Work order: The answer is the line with "storing of cookies" and every line after it to the end of the listing, retyped exactly. Pictures do not belong in it.
= Beginning of Section =
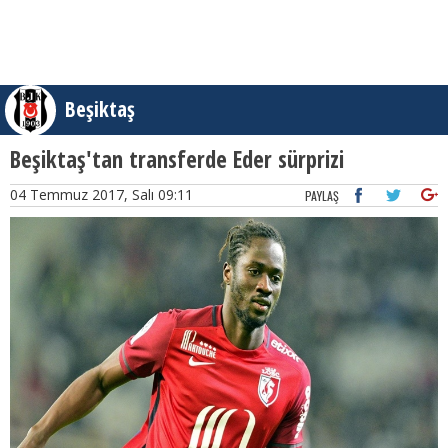
Beşiktaş
Beşiktaş'tan transferde Eder sürprizi
04 Temmuz 2017, Salı 09:11
PAYLAŞ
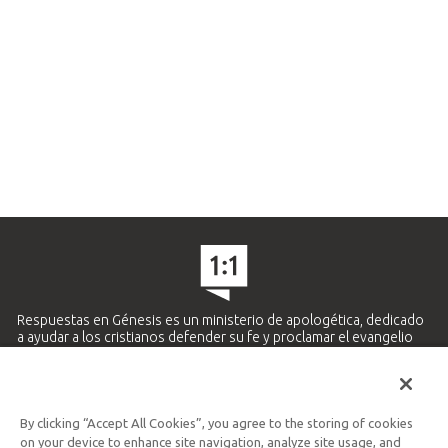
Respuestas en Génesis es un ministerio de apologética, dedicado
a ayudar a los cristianos defender su fe y proclamar el evangelio
de Jesucristo.
APRENDE MÁS
By clicking “Accept All Cookies”, you agree to the storing of cookies
Ministerio Hispano y Latinoamericano
on your device to enhance site navigation, analyze site usage, and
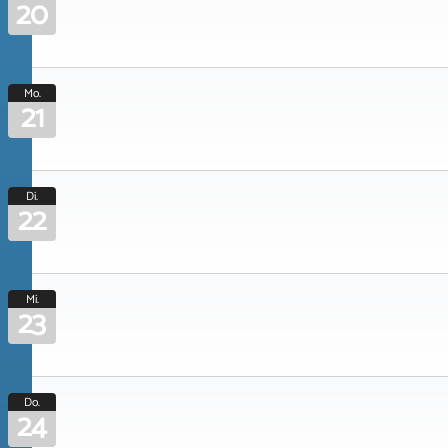
20
Mo.
21
Di.
22
Mi.
23
Do.
24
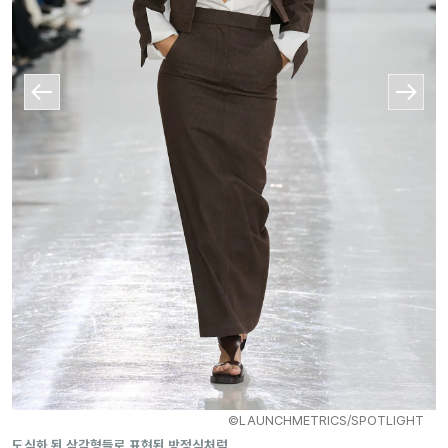
©LAUNCHMETRICS/SPOTLIGHT
도식화 된 삼각형들로 표현된 방정식처럼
= End of Section =
Response to the exercise:
By clicking “Accept All Cookies”, you agree to the storing of cookies
Ministerio Hispano y Latinoamericano
on your device to enhance site navigation, analyze site usage, and
20
Mo.
21
Di.
22
Mi.
23
Do.
24
©LAUNCHMETRICS/SPOTLIGHT
도식화 된 삼각형들로 표현된 방정식처럼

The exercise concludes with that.